DELETE FROM project WHERE project.id = %(id)s
{'id': 1}
COMMIT

The database took care of deleting the tasks itself:

cascade> SELECT * from task;
+------+--------------+
| id   | project_id   |
|------+--------------|
+------+--------------+
SELECT 0
Time: 0.020s

Which to Use?

The SQLAlchemy documentation says:

Database level ON DELETE cascade is vastly more efficient than that of SQLAlchemy.

Which is totally fine since, as the documentation continues to point out, taking advantage of database cascades within SQLAlchemy is pretty smooth.

Another reason to choose database cascades is that they still happen even if you want to break out into some raw SQL at some point.

Those reasons are compelling. Why did SQLAlchemy even bother to implement ORM cascades? A few reasons I thought of are:

Maybe you have an existing schema that you're not free to change for some reason, but you still want automatic cascade deletes in your code.
One of the models you'd like to cascade uses joined table inheritance and you want to avoid a "half deleted" object.
Some databases don't support (or don't support by default) FOREIGN KEY, and therefore ON DELETE CASCADE.
Maybe delete was added for completeness along with the other cascade behaviors that only make sense in the context of an ORM.
Other ORMs do it, so there is precedence.

Summary

Database-level cascade deletes are set on ForeignKey:

project_id = Column(
    Integer, ForeignKey("project.id", ondelete="CASCADE"), nullable=False
)

This says: ON DELETE of the row I'm referencing CASCADE and delete this row too. Remember passive_deletes=True!

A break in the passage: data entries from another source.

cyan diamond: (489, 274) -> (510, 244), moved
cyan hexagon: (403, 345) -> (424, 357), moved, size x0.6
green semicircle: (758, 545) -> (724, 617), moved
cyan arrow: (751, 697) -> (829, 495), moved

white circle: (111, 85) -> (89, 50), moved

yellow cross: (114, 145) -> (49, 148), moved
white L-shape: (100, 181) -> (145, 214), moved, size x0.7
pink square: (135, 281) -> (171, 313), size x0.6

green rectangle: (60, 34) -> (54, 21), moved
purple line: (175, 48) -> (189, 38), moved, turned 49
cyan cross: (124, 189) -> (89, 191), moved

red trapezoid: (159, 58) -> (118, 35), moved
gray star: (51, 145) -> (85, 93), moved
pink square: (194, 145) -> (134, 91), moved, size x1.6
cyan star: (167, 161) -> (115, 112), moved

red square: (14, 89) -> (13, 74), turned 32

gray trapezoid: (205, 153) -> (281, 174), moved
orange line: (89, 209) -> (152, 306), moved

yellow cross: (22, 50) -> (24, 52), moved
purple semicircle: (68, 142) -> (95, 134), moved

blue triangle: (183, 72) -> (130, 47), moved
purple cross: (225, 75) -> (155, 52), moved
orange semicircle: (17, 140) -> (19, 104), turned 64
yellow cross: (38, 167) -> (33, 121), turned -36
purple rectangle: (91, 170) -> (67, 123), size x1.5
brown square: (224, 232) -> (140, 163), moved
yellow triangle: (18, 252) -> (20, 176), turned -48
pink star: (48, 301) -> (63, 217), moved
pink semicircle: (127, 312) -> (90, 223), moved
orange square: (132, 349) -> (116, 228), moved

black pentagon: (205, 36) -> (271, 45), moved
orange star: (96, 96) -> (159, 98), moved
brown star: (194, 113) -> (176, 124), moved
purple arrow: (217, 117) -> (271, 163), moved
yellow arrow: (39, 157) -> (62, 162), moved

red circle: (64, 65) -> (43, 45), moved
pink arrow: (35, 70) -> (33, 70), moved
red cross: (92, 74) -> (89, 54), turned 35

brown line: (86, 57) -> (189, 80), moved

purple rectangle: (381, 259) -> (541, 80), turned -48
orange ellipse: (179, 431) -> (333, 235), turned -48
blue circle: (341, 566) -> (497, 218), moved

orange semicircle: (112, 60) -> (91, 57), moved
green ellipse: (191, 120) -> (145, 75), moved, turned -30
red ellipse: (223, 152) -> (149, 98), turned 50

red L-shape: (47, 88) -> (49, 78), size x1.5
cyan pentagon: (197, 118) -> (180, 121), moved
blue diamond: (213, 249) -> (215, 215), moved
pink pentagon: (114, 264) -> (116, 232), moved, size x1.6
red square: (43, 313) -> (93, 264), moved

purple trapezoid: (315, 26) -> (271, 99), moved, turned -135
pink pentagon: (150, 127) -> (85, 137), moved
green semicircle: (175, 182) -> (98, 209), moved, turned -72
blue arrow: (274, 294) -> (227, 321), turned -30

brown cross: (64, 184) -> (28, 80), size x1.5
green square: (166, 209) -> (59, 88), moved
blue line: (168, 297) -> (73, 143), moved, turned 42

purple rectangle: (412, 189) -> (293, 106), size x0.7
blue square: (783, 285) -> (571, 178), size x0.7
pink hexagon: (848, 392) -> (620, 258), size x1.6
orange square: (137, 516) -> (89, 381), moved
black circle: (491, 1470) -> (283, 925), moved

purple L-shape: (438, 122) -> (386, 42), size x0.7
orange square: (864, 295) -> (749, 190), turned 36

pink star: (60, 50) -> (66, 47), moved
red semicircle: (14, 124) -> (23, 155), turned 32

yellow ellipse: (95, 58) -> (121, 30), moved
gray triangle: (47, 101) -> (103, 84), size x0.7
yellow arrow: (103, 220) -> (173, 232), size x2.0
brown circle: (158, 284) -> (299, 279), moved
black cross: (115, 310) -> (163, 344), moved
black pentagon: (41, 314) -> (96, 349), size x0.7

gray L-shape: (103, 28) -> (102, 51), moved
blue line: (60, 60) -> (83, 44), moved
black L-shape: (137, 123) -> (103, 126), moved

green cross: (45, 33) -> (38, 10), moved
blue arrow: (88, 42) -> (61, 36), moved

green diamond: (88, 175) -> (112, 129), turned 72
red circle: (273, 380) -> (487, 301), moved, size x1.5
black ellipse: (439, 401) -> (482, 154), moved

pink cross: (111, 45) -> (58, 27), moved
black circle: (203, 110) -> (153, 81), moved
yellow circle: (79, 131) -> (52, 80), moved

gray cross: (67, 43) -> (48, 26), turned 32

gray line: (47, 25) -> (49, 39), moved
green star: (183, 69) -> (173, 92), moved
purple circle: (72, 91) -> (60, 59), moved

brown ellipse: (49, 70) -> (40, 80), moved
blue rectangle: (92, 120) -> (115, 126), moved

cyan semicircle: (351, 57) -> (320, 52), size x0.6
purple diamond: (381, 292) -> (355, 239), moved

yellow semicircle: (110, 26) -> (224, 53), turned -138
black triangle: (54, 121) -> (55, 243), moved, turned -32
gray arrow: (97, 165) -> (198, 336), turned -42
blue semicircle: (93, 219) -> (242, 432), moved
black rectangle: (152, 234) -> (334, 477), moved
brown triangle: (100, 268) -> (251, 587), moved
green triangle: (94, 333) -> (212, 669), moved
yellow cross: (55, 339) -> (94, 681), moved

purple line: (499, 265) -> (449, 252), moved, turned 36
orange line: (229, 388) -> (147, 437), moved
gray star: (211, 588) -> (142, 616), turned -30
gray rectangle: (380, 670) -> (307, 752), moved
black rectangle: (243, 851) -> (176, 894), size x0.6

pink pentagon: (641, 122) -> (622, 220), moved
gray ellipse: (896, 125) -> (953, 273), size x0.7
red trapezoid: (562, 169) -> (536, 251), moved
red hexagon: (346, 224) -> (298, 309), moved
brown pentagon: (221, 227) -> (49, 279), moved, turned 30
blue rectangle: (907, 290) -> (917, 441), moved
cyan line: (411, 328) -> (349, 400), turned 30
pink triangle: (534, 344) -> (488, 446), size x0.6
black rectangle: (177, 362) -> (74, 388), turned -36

ORM-level cascade deletes are set on relationship:

tasks = relationship(
    "Task", back_populates="project", cascade="all, delete-orphan"
)

This says: Cascade the deletion of this object to these related objects.

Here is the final code example:

from sqlalchemy import create_engine, Column, Integer, ForeignKey
from sqlalchemy.ext.declarative import declarative_base
from sqlalchemy.orm import relationship
from sqlalchemy.orm.session import sessionmaker

Base = declarative_base()


class Project(Base):
    __tablename__ = "project"
    id = Column(Integer, primary_key=True)
    tasks = relationship("Task", back_populates="project", passive_deletes=True)


class Task(Base):
    __tablename__ = "task"
    id = Column(Integer, primary_key=True)
    project_id = Column(
        Integer, ForeignKey("project.id", ondelete="CASCADE"), nullable=False
    )
    project = relationship("Project", back_populates="tasks")


engine = create_engine("postgresql:///cascade")
Base.metadata.create_all(engine)
Session = sessionmaker(bind=engine)
session = Session()

project = Project(tasks=[Task(), Task()])
session.add(project)
session.commit()
session.delete(project)
session.commit()